Your answer should hold every line of the records below that contains the string "menee".

(Dataset entries)
- Opening Delimiter -

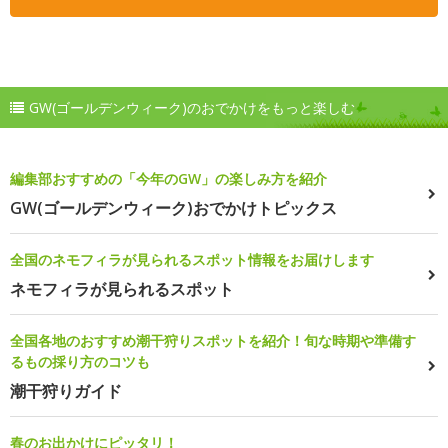
GW(ゴールデンウィーク)のおでかけをもっと楽しむ
編集部おすすめの「今年のGW」の楽しみ方を紹介
GW(ゴールデンウィーク)おでかけトピックス
全国のネモフィラが見られるスポット情報をお届けします
ネモフィラが見られるスポット
全国各地のおすすめ潮干狩りスポットを紹介！旬な時期や準備す
るもの採り方のコツも
潮干狩りガイド
春のお出かけにピッタリ！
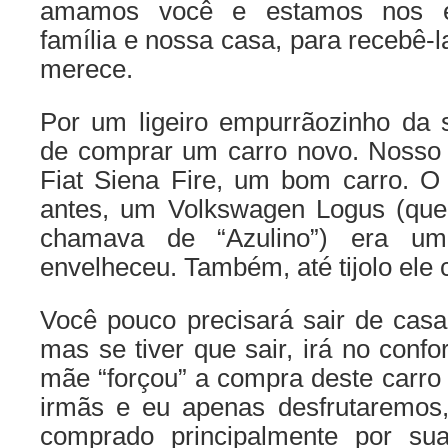
amamos você e estamos nos es
família e nossa casa, para recebê-
merece.
Por um ligeiro empurrãozinho da
de comprar um carro novo. Nosso 
Fiat Siena Fire, um bom carro. O
antes, um Volkswagen Logus (que
chamava de “Azulino”) era u
envelheceu. Também, até tijolo ele
Você pouco precisará sair de casa
mas se tiver que sair, irá no conf
mãe “forçou” a compra deste carro
irmãs e eu apenas desfrutaremos,
comprado principalmente por su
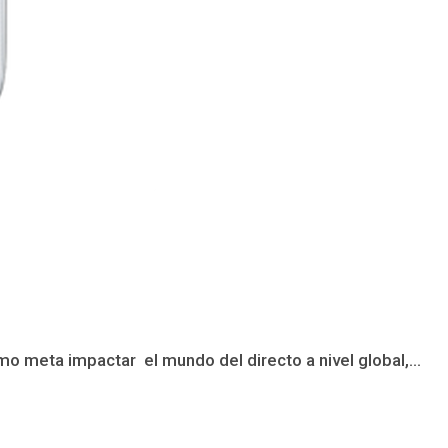
 meta impactar el mundo del directo a nivel global,...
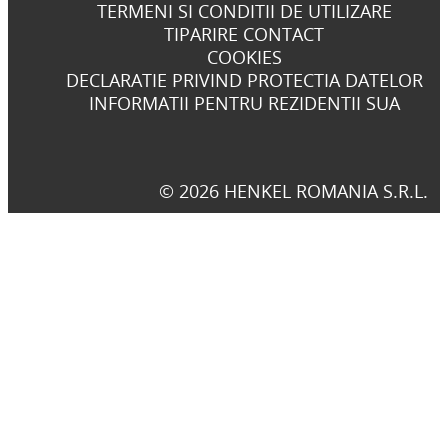
TERMENI SI CONDITII DE UTILIZARE
TIPARIRE CONTACT
COOKIES
DECLARATIE PRIVIND PROTECTIA DATELOR
INFORMATII PENTRU REZIDENTII SUA
© 2026 HENKEL ROMANIA S.R.L.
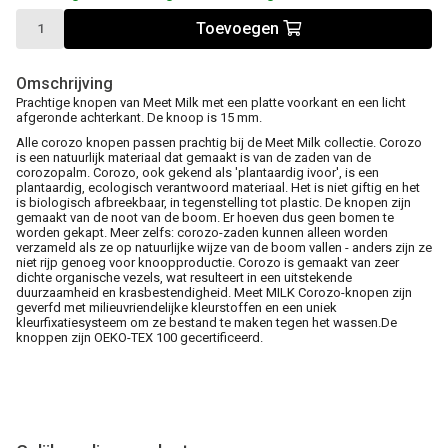
Toevoegen
Omschrijving
Prachtige knopen van Meet Milk met een platte voorkant en een licht
afgeronde achterkant. De knoop is 15 mm.
Alle corozo knopen passen prachtig bij de Meet Milk collectie. Corozo
is een natuurlijk materiaal dat gemaakt is van de zaden van de
corozopalm. Corozo, ook gekend als 'plantaardig ivoor', is een
plantaardig, ecologisch verantwoord materiaal. Het is niet giftig en het
is biologisch afbreekbaar, in tegenstelling tot plastic. De knopen zijn
gemaakt van de noot van de boom. Er hoeven dus geen bomen te
worden gekapt. Meer zelfs: corozo-zaden kunnen alleen worden
verzameld als ze op natuurlijke wijze van de boom vallen - anders zijn ze
niet rijp genoeg voor knoopproductie. Corozo is gemaakt van zeer
dichte organische vezels, wat resulteert in een uitstekende
duurzaamheid en krasbestendigheid. Meet MILK Corozo-knopen zijn
geverfd met milieuvriendelijke kleurstoffen en een uniek
kleurfixatiesysteem om ze bestand te maken tegen het wassen.De
knoppen zijn OEKO-TEX 100 gecertificeerd.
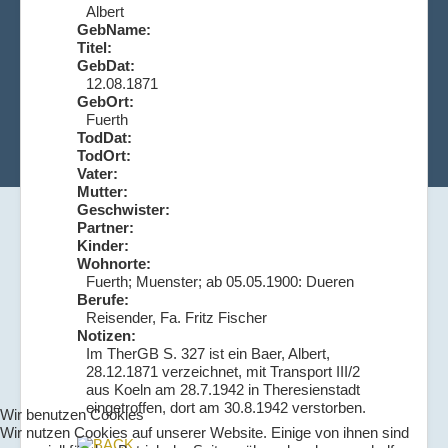
Albert
GebName:
Titel:
GebDat:
12.08.1871
GebOrt:
Fuerth
TodDat:
TodOrt:
Vater:
Mutter:
Geschwister:
Partner:
Kinder:
Wohnorte:
Fuerth; Muenster; ab 05.05.1900: Dueren
Berufe:
Reisender, Fa. Fritz Fischer
Notizen:
Im TherGB S. 327 ist ein Baer, Albert,
28.12.1871 verzeichnet, mit Transport III/2
aus Koeln am 28.7.1942 in Theresienstadt
eingetroffen, dort am 30.8.1942 verstorben.
Wir benutzen Cookies
Wir nutzen Cookies auf unserer Website. Einige von ihnen sind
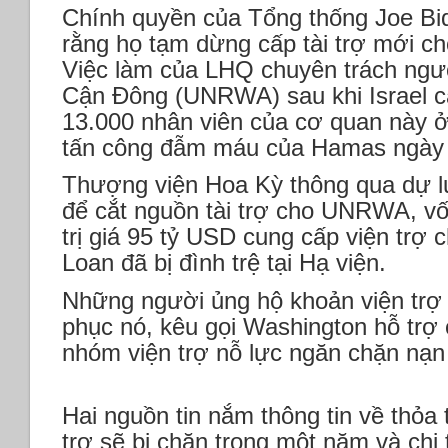
Chính quyền của Tổng thống Joe Bid
rằng họ tạm dừng cấp tài trợ mới c
Việc làm của LHQ chuyên trách ngườ
Cận Đông (UNRWA) sau khi Israel c
13.000 nhân viên của cơ quan này 
tấn công đẫm máu của Hamas ngày 
Thượng viện Hoa Kỳ thông qua dự l
để cắt nguồn tài trợ cho UNRWA, vố
trị giá 95 tỷ USD cung cấp viện trợ c
Loan đã bị đình trệ tại Hạ viện.
Những người ủng hộ khoản viện trợ
phục nó, kêu gọi Washington hỗ trợ 
nhóm viện trợ nỗ lực ngăn chặn nạn
Hai nguồn tin nắm thông tin về thỏa 
trợ sẽ bị chặn trong một năm và chi t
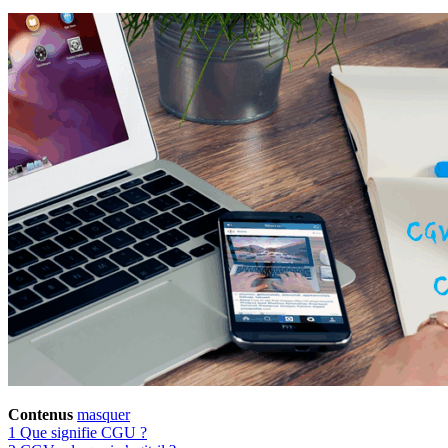
Contenus
masquer
1
Que signifie CGU ?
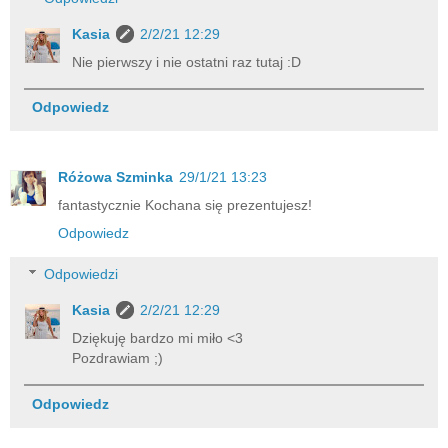
Kasia
2/2/21 12:29
Nie pierwszy i nie ostatni raz tutaj :D
Odpowiedz
Różowa Szminka
29/1/21 13:23
fantastycznie Kochana się prezentujesz!
Odpowiedz
Odpowiedzi
Kasia
2/2/21 12:29
Dziękuję bardzo mi miło <3
Pozdrawiam ;)
Odpowiedz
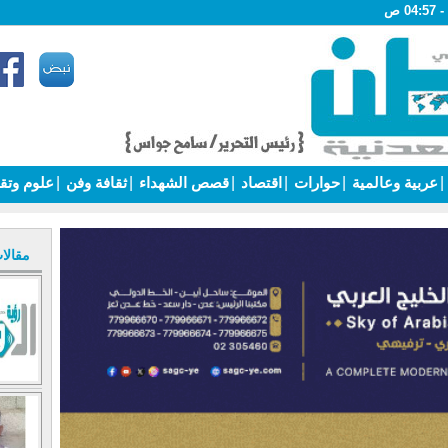
|
عربية وعالمية
|
حوارات
|
اقتصاد
|
قصص الشهداء
|
ثقافة وفن
|
علوم وتق
مقالا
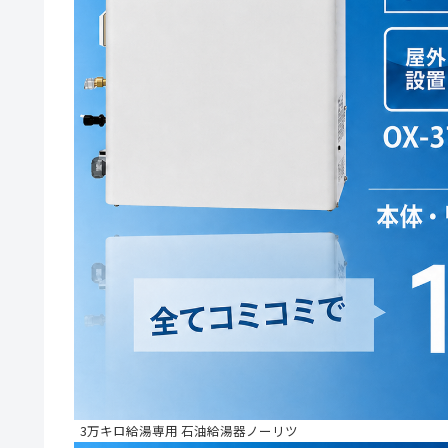
3万キロ給湯専用 石油給湯器ノーリツ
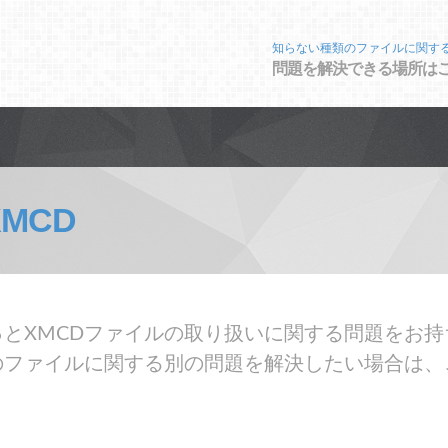
知らない種類のファイルに関す
問題を解決できる場所は
XMCD
とXMCDファイルの取り扱いに関する問題をお持
のファイルに関する別の問題を解決したい場合は、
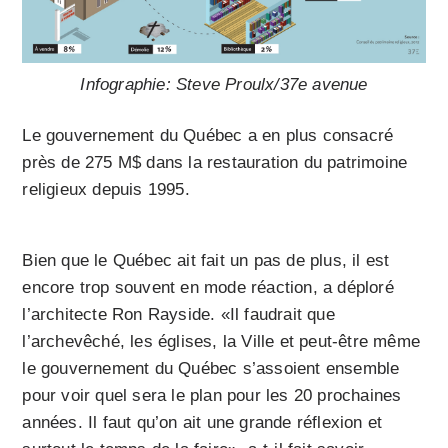
Infographie: Steve Proulx/37e avenue
Le gouvernement du Québec a en plus consacré
près de 275 M$ dans la restauration du patrimoine
religieux depuis 1995.
Bien que le Québec ait fait un pas de plus, il est
encore trop souvent en mode réaction, a déploré
l’architecte Ron Rayside. «Il faudrait que
l’archevêché, les églises, la Ville et peut-être même
le gouvernement du Québec s’assoient ensemble
pour voir quel sera le plan pour les 20 prochaines
années. Il faut qu’on ait une grande réflexion et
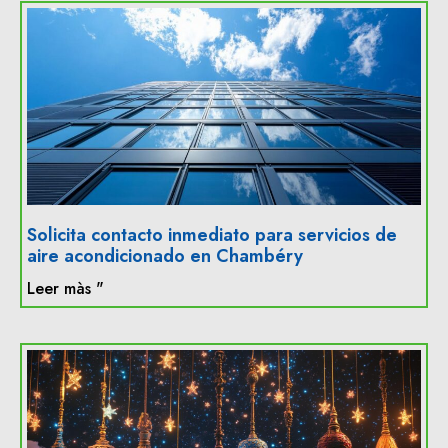
Solicita contacto inmediato para servicios de
aire acondicionado en Chambéry
Leer màs "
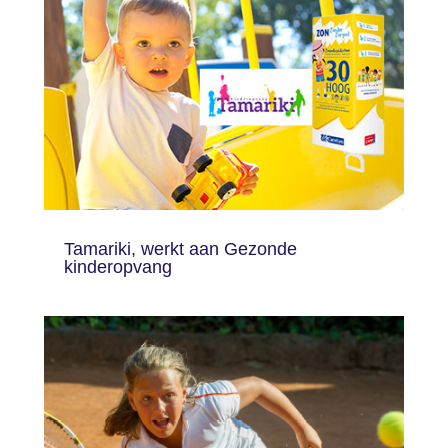
Tamariki, werkt aan Gezonde
kinderopvang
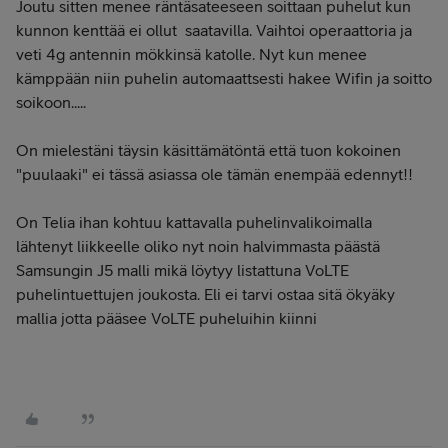
Joutu sitten menee räntäsateeseen soittaan puhelut kun
kunnon kenttää ei ollut saatavilla. Vaihtoi operaattoria ja
veti 4g antennin mökkinsä katolle. Nyt kun menee
kämppään niin puhelin automaattsesti hakee Wifin ja soitto
soikoon.....
On mielestäni täysin käsittämätöntä että tuon kokoinen
"puulaaki" ei tässä asiassa ole tämän enempää edennyt!!
On Telia ihan kohtuu kattavalla puhelinvalikoimalla
lähtenyt liikkeelle oliko nyt noin halvimmasta päästä
Samsungin J5 malli mikä löytyy listattuna VoLTE
puhelintuettujen joukosta. Eli ei tarvi ostaa sitä ökyäky
mallia jotta pääsee VoLTE puheluihin kiinni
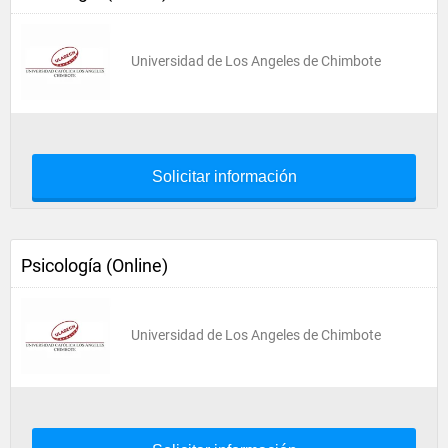
Universidad de Los Angeles de Chimbote
Solicitar información
Psicología (Online)
Universidad de Los Angeles de Chimbote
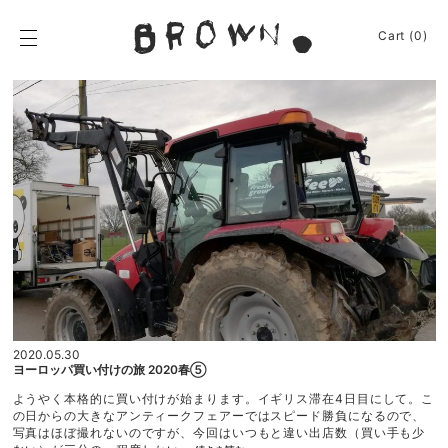
Skip
to
BROWN.
Cart (0)
content
BROWN.は、京都は
News
Event
Journey
Shop
Apparel
2020.05.30
ヨーロッパ買い付けの旅 2020春⑤
About
ようやく本格的に買い付けが始まります。イギリス滞在4日目にして。こ
Sign In
の日からの大きなアンティークフェアーではスピード勝負になるので、
写真はほぼ撮れないのですが、今回はいつもと違い出店数（買い手も少
Cart
(0)
“ヨ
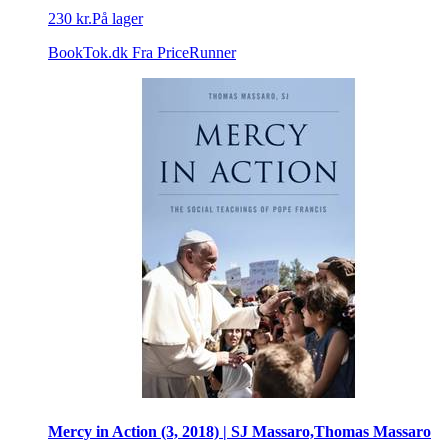
230 kr.
På lager
BookTok.dk
Fra PriceRunner
Mercy in Action (3, 2018) | SJ Massaro,Thomas Massaro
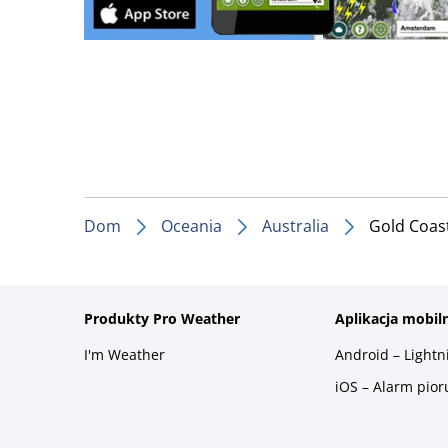
Dom
Oceania
Australia
Gold Coas
Produkty Pro Weather
Aplikacja mobil
I'm Weather
Android – Light
iOS – Alarm pio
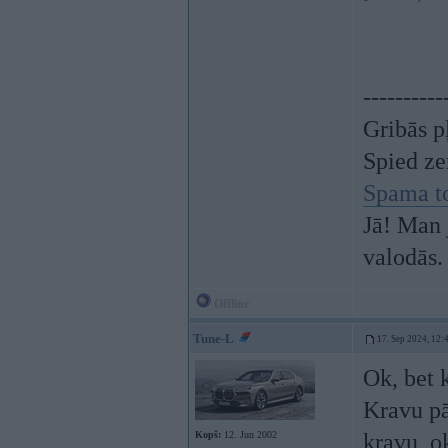
----------
Gribās p
Spied z
Spama t
Jā! Man 
valodās.
Offline
Tune-L
17. Sep 2024, 12:
Ok, bet 
Kravu pā
Kopš:
12. Jun 2002
kravu, o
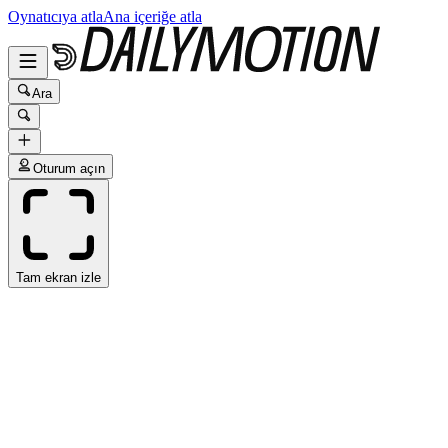
Oynatıcıya atla
Ana içeriğe atla
Ara
Oturum açın
Tam ekran izle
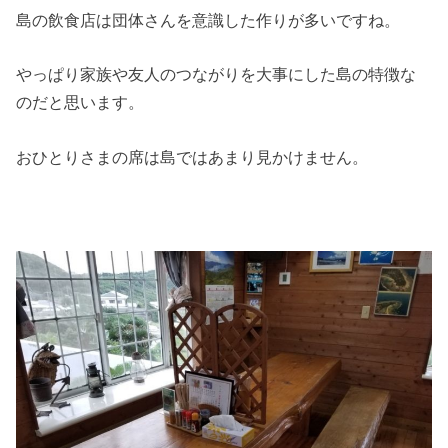
島の飲食店は団体さんを意識した作りが多いですね。
やっぱり家族や友人のつながりを大事にした島の特徴な
のだと思います。
おひとりさまの席は島ではあまり見かけません。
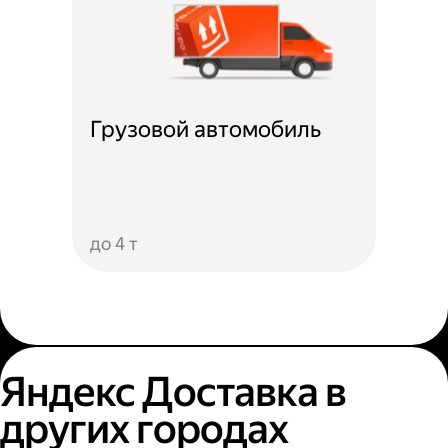
Грузовой автомобиль
до 4 т
Яндекс Доставка в
других городах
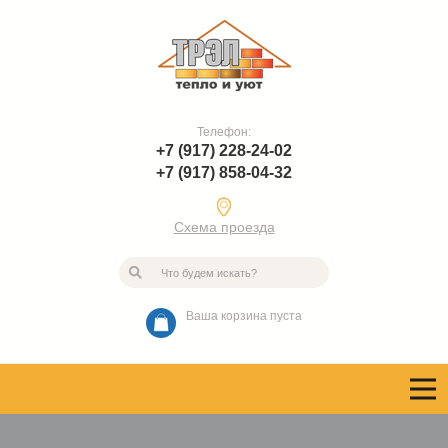
Телефон:
+7 (917) 228-24-02
+7 (917) 858-04-32
Схема проезда
Ваша корзина пуста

- Closing Delimiter -

* REPLY TO THE EXERCISE
Joutu sitten menee räntäsateeseen soittaan puhelut kun
veti 4g antennin mökkinsä katolle. Nyt kun menee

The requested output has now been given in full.